Murmuro su nombre. No te voy a decir cuál es: en mis fantasías ella tiene siempre el mismo nombre y no se lo voy a regalar a nadie más. Lo murmuro tres veces, cuatro, y cuando llego, llego en su boca, sin avisar, agarrándola del pelo con más fuerza de la que pretendía.
Ella no se aparta. Sigue ahí hasta el último temblor, hasta el último espasmo, hasta que ya no me sale ni un sonido. Luego se levanta, despacio, se seca la barbilla con el dorso de la mano y me mira con algo que no sé si es ternura o satisfacción o las dos cosas mezcladas.
—Mi nena buena —dice—. Esto era tu recompensa por haberte vestido tan bonita para mí.
***
Abro los ojos.
Sigo en mi cama. La sábana está enredada entre las piernas. El despertador de la mesita marca las cuatro y siete de la mañana. Por la ventana entra una luz azulada de farol que dibuja la silueta del armario en el suelo.
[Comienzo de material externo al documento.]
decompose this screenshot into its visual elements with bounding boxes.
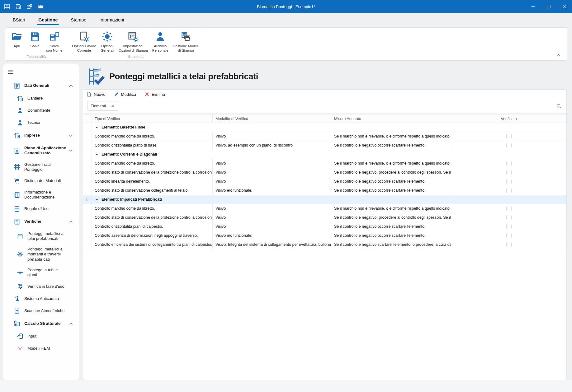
sidebar-item-verifiche[interactable]: Verifiche [3,215,79,228]
company-crane-icon [14,132,20,139]
quick-save-as-button[interactable] [26,4,32,10]
verificata-checkbox[interactable] [506,215,512,220]
group-row-elementi-impalcati-prefabbricati[interactable]: Elementi: Impalcati Prefabbricati [83,195,566,204]
apri-button[interactable]: Apri [8,29,26,48]
gestione-modelli-di-stampa-button[interactable]: Gestione Modellidi Stampa [171,29,202,53]
opzioni-generali-button-label: OpzioniGenerali [101,44,114,53]
nuovo-button[interactable]: Nuovo [87,92,106,97]
maximize-button[interactable] [541,0,556,13]
verificata-checkbox[interactable] [506,179,512,184]
sidebar-item-regole-d-uso[interactable]: Regole d'Uso [3,203,79,215]
scaffold-check-icon [87,68,105,86]
new-document-icon [87,92,92,97]
salva-con-nome-button[interactable]: Salvacon Nome [44,29,64,53]
hamburger-menu-button[interactable] [7,68,14,75]
sidebar-item-ponteggi-metalllici-a-telai-prefabbricati[interactable]: Ponteggi metalllici a telai prefabbricat… [3,228,79,244]
sidebar-item-input[interactable]: Input [3,330,79,342]
sidebar-item-imprese[interactable]: Imprese [3,129,79,142]
cell-tipo-di-verifica: Controllo assenza di deformazioni negli … [92,231,213,240]
archivio-personale-button[interactable]: ArchivioPersonale [150,29,171,53]
column-header-modalit-di-verifica[interactable]: Modalità di Verifica [213,115,331,123]
table-row[interactable]: Controllo stato di conservazione della p… [83,213,566,222]
table-row[interactable]: Controllo assenza di deformazioni negli … [83,231,566,240]
sidebar-item-modelli-fem[interactable]: Modelli FEM [3,342,79,354]
tab-stampe[interactable]: Stampe [64,13,93,27]
usage-check-icon [17,283,23,290]
sidebar-item-cantiere[interactable]: Cantiere [3,92,79,105]
sidebar-item-piano-di-applicazione-generalizzato[interactable]: Piano di Applicazione Generalizzato [3,142,79,159]
modifica-button[interactable]: Modifica [114,92,136,97]
sidebar-item-label: Calcolo Strutturale [24,321,68,326]
row-marker-icon [85,197,90,202]
table-row[interactable]: Controllo marchio come da libretto.Visiv… [83,132,566,141]
collapse-chevron-icon [95,125,99,129]
tab-bstart[interactable]: BStart [6,13,32,27]
sidebar-item-gestione-tratti-ponteggio[interactable]: Gestione Tratti Ponteggio [3,159,79,175]
impostazioni-opzioni-di-stampa-button[interactable]: ImpostazioniOpzioni di Stampa [116,29,150,53]
quick-save-button[interactable] [15,4,21,10]
sidebar-item-scariche-atmosferiche[interactable]: Scariche Atmosferiche [3,305,79,317]
sidebar-item-label: Tecnici [27,120,68,125]
table-row[interactable]: Controllo orizzontalità piani di calpest… [83,222,566,231]
tab-gestione[interactable]: Gestione [32,13,64,27]
row-gutter [83,168,92,177]
sidebar-item-label: Informazione e Documentazione [24,190,68,200]
verificata-checkbox[interactable] [506,170,512,175]
table-row[interactable]: Controllo orizzontalità piatto di base.V… [83,141,566,150]
usage-rules-icon [14,206,20,212]
column-header-verificata[interactable]: Verificata [451,115,566,123]
table-row[interactable]: Controllo marchio come da libretto.Visiv… [83,204,566,213]
elimina-button[interactable]: Elimina [144,92,165,97]
sidebar-item-sistema-anticaduta[interactable]: Sistema Anticaduta [3,292,79,305]
column-header-tipo-di-verifica[interactable]: Tipo di Verifica [92,115,213,123]
sidebar-item-verifica-in-fase-d-uso[interactable]: Verifica in fase d'uso [3,280,79,292]
verificata-checkbox[interactable] [506,143,512,148]
sidebar-item-ponteggi-metallici-a-montanti-e-traversi-prefabbricati[interactable]: Ponteggi metallici a montanti e traversi… [3,244,79,265]
sidebar-item-committente[interactable]: Committente [3,105,79,117]
sidebar-item-tecnici[interactable]: Tecnici [3,117,79,129]
elementi-dropdown[interactable]: Elementi [87,101,118,111]
salva-button-label: Salva [31,44,40,48]
fall-protection-icon [14,295,20,302]
verificata-checkbox[interactable] [506,134,512,139]
cell-tipo-di-verifica: Controllo orizzontalità piatto di base. [92,141,213,150]
sidebar-item-dati-generali[interactable]: Dati Generali [3,79,79,92]
verificata-checkbox[interactable] [506,242,512,247]
verificata-checkbox[interactable] [506,224,512,229]
cell-misura-adottata: Se il controllo è negativo, procedere al… [331,213,451,222]
quick-open-button[interactable] [38,4,44,10]
table-row[interactable]: Controllo efficienza dei sistemi di coll… [83,240,566,249]
gear-icon [102,31,113,42]
salva-button[interactable]: Salva [26,29,44,48]
cell-modalita-di-verifica: Visivo [213,222,331,231]
verificata-checkbox[interactable] [506,188,512,193]
opzioni-generali-button[interactable]: OpzioniGenerali [98,29,116,53]
group-row-elementi-correnti-e-diagonali[interactable]: Elementi: Correnti e Diagonali [83,150,566,159]
elimina-button-label: Elimina [152,92,165,97]
minimize-button[interactable] [525,0,541,13]
sidebar-item-informazione-e-documentazione[interactable]: Informazione e Documentazione [3,187,79,203]
opzioni-lavoro-corrente-button[interactable]: Opzioni LavoroCorrente [70,29,98,53]
verificata-checkbox[interactable] [506,161,512,166]
group-label: Elementi: Basette Fisse [102,125,145,129]
group-row-elementi-basette-fisse[interactable]: Elementi: Basette Fisse [83,123,566,132]
ribbon-collapse-button[interactable] [556,52,561,58]
verificata-checkbox[interactable] [506,206,512,211]
sidebar-item-calcolo-strutturale[interactable]: Calcolo Strutturale [3,317,79,330]
search-icon[interactable] [556,103,562,109]
verificata-checkbox[interactable] [506,233,512,238]
sidebar-item-ponteggi-a-tubi-e-giunti[interactable]: Ponteggi a tubi e giunti [3,265,79,281]
title-bar: Blumatica Ponteggi - Esempio1* [0,0,572,13]
table-row[interactable]: Controllo stato di conservazione collega… [83,186,566,195]
table-row[interactable]: Controllo stato di conservazione della p… [83,168,566,177]
table-row[interactable]: Controllo linearità dell'elemento.Visivo… [83,177,566,186]
cell-modalita-di-verifica: Visivo e/o funzionale. [213,186,331,195]
app-icon[interactable] [4,4,10,10]
close-button[interactable] [556,0,572,13]
page-title: Ponteggi metallici a telai prefabbricati [109,72,258,82]
sidebar-item-distinta-dei-materiali[interactable]: Distinta dei Materiali [3,175,79,187]
table-row[interactable]: Controllo marchio come da libretto.Visiv… [83,159,566,168]
column-header-misura-adottata[interactable]: Misura Adottata [331,115,451,123]
cell-tipo-di-verifica: Controllo linearità dell'elemento. [92,177,213,186]
tab-informazioni[interactable]: Informazioni [93,13,130,27]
No la he visto nunca. No le he hablado nunca. Quizás no exista. Quizás sí; quizás sea esa señora que veo a veces leyendo en la plaza con un libro grueso entre las manos, o la que me devuelve el cambio en la panadería sin levantar los ojos. Quizás no llegue nunca a tocarme. Quizás un día sí.
Mientras tanto, me acomodo de costado, escondo la cara en la almohada, y sonrío sola en la oscuridad.
Esta noche también ha sido suficiente.